|
When I said HelloCup I was looking at a yacc based parser in a
language that didn't require me to handle my dirty pointers. Another
alternative to play with is Ruby which now has a yaccish parser
built in to the standard library - inevitably called racc. Racc has an interesting interplay between ruby and grammar
syntax. You define the grammar with a racc file which will generate
a parser class. Again I'll do my simple hello world case. The input text is
item camera
item laser
I'll populate item objects inside a catalog, using the following
model classes.
class Item
attr_reader :name
def initialize name
@name = name
end
end
class Catalog
extend Forwardable
def initialize
@items = []
end
def_delegators :@items, :size, :<<, :[]
end
Forwardable is a handy library that allows me to
delegate methods to an instance variable. In this case I delegate a
bunch of methods to the @items list.
I test what I read with this.
class Tester < Test::Unit::TestCase
def testReadTwo
parser = ItemParser.new
parser.parse "item camera\nitem laser\n"
assert_equal 2, parser.result.size
assert_equal 'camera', parser.result[0].name
assert_equal 'laser', parser.result[1].name
end
def testReadBad
parser = ItemParser.new
parser.parse "xitem camera"
fail
rescue #expected
end
end
To build the file and run the tests I use a simple rake file.
# rakefile...
task :default => :test
file 'item.tab.rb' => 'item.y.rb' do
sh 'racc item.y.rb'
end
task :test => 'item.tab.rb' do
require 'rake/runtest'
Rake.run_tests 'test.rb'
end
The racc command needs to be installed on your
system. I did it the easy way on Ubuntu with
apt-get. It takes the input file and creates one named
inputFileName.tab.rb. The parser grammar class is a special format, but one that's
pretty familiar to yaccish people. For this simple example it looks
like this:
#file item.y.rb...
class ItemParser
token 'item' WORD
rule
catalog: item | item catalog;
item: 'item' WORD {@result << Item.new(val[1])};
end
The tokens clause declares the token's we get from the lexer. I
use the string 'item' and WORD as a
symbol. The rule clause starts the production rules which are in the
usual BNF form for yacc. As you might expect I can write actions
inside curlies. To refer to the elements of the rule I use the
val array, so val[1] is the equivalent to
$2 in yacc (ruby uses 0 based array indexes, but I've
forgiven it). Should I wish to return a value from the rule
(equivalent to yacc's $$) I assign
it to the variable result. The most complicated part of using racc is to sort out the lexer.

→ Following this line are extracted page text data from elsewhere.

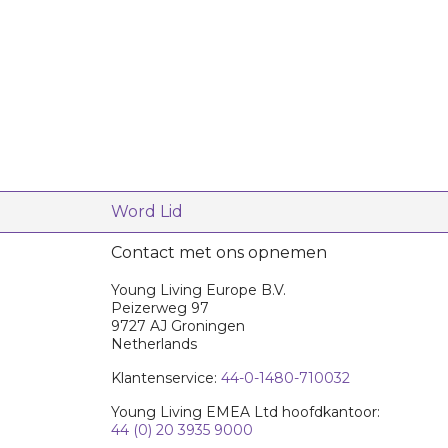
Word Lid
Contact met ons opnemen
Young Living Europe B.V.
Peizerweg 97
9727 AJ Groningen
Netherlands
Klantenservice:
44-0-1480-710032
Young Living EMEA Ltd hoofdkantoor:
44 (0) 20 3935 9000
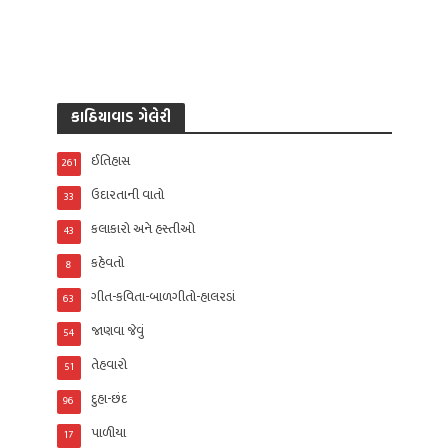
કાઠિયાવાડ ગેલેરી
ઈતિહાસ
261
ઉદારતાની વાતો
33
કલાકારો અને હસ્તીઓ
43
કહેવતો
8
ગીત-કવિતા-બાળગીતો-હાલરડાં
63
જાણવા જેવું
54
તેહવારો
51
દુહા-છંદ
96
પાળીયા
17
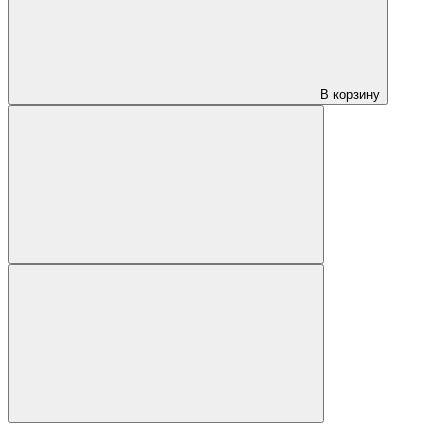
В корзину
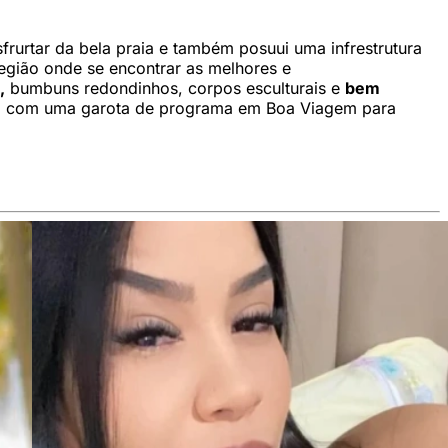
rurtar da bela praia e também posuui uma infrestrutura
região onde se encontrar as melhores e
,
bumbuns redondinhos, corpos esculturais e
bem
l com uma garota de programa em Boa Viagem para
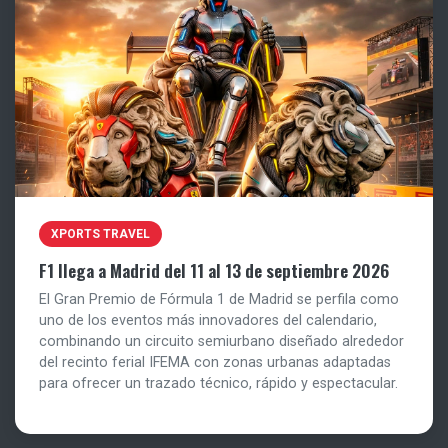
XPORTS TRAVEL
F1 llega a Madrid del 11 al 13 de septiembre 2026
El Gran Premio de Fórmula 1 de Madrid se perfila como
uno de los eventos más innovadores del calendario,
combinando un circuito semiurbano diseñado alrededor
del recinto ferial IFEMA con zonas urbanas adaptadas
para ofrecer un trazado técnico, rápido y espectacular.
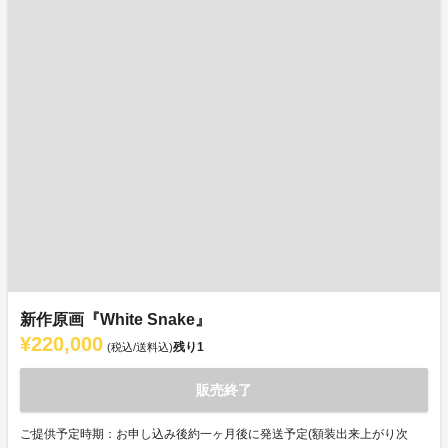
新作原画『White Snake』
¥220,000
残り
1
(税込/送料込)
販売終了
ご提供予定時期：お申し込み後約一ヶ月後に発送予定(額装出来上がり次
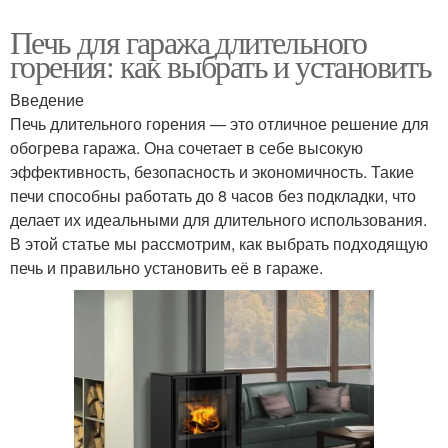
Печь для гаража длительного
горения: как выбрать и установить
Введение
Печь длительного горения — это отличное решение для
обогрева гаража. Она сочетает в себе высокую
эффективность, безопасность и экономичность. Такие
печи способны работать до 8 часов без подкладки, что
делает их идеальными для длительного использования.
В этой статье мы рассмотрим, как выбрать подходящую
печь и правильно установить её в гараже.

Racc expects to call a method that yields tokens, where each token is a
two-element array with the first element being the type of token
(matching the token declaration) and the second element the value
(what shows up in val - usually the text). You mark the
end of the token stream with [false, false]. The sample
code with racc uses regular expression matching on a string. A better
choice for most cases is to use StringScanner, which is
in the standard ruby library. I can use this scanner to convert a string into an array of tokens.
#file item.y.rb....
---- inner
def make_tokens str
require 'strscan'
result = []
scanner = StringScanner.new str
until scanner.empty?
case
when scanner.scan(/\s+/)
#ignore whitespace
when match = scanner.scan(/item/)
result << ['item', nil]
when match = scanner.scan(/\w+/)
result << [:WORD, match]
else
raise "can't recognize <#{scanner.peek(5)}>"
end
end
result << [false, false]
return result
endTo integrate the scanner into the parser, racc allows you to
place code into the generated parser class. You do this by adding code
to the grammar file. The declaration ---- inner marks the
code to go inside the generated class (you can also put code at the
head and foot of the generated file). I'm calling a parse
method in my test, so I need to implement that.
#file item.y.rb....
---- inner
attr_accessor :result
def parse(str)
@result = Catalog.new
@tokens = make_tokens str
do_parse
end
The do_parse method initiates the generated
parser. This will call next_token to get at the next
token, so we need to implement that method and include it in the
inner section.
#file item.y.rb....
---- inner
def next_token
@tokens.shift
end
This is enough to make racc work with the file. However as I play
with it I find the scanner more messy than I would like. I really
just want it to tell the lexer what patterns to match and what to
return with them. Something like this.
#file item.y.rb....
---- inner
def make_lexer aString
result = Lexer.new
result.ignore /\s+/
result.keyword 'item'
result.token /\w+/, :WORD
result.start aString
return result
end
To make this work I write my own lexer wrapper over the base
functionality provided by StringScanner. Here's the code to set up
the lexer and and handle the above configuration.
class Lexer...
require 'strscan'
def initialize
@rules = []
end
def ignore pattern
@rules << [pattern, :SKIP]
end
def token pattern, token
@rules << [pattern, token]
end
def keyword aString
@rules << [Regexp.new(aString), aString]
end
def start aString
@base = StringScanner.new aString
end
To perform the scan I need to use StringScanner to compare the
rules against the input stream.
class Lexer...
def next_token
return [false, false] if @base.empty?
t = get_token
return (:SKIP == t[0]) ? next_token : t
end
def get_token
@rules.each do |key, value|
m = @base.scan(key)
return [value, m] if m
end
raise "unexpected characters <#{@base.peek(5)}>"
end
I can then alter the code in the parser to call this lexer
instead.
#file item.y.rb....
---- inner
def parse(arg)
@result = Catalog.new
@lexer = make_lexer arg
do_parse
end
def next_token
@lexer.next_token
end As well as giving me a better way to define the rules, this also
allows the grammar to control the lexer because it's only grabbing
one token at a time - this would give me a mechanism to implement
lexical states later on. On the whole racc is pretty easy to set up and use - providing
you know yacc. The documentation is on the minimal side of
sketchy. There's a simple manual on the website and some sample
code. There's also a very helpful presentation on racc. I also
got a few tips from our Mingle team who've used it for a nifty customization language inside Mingle.
|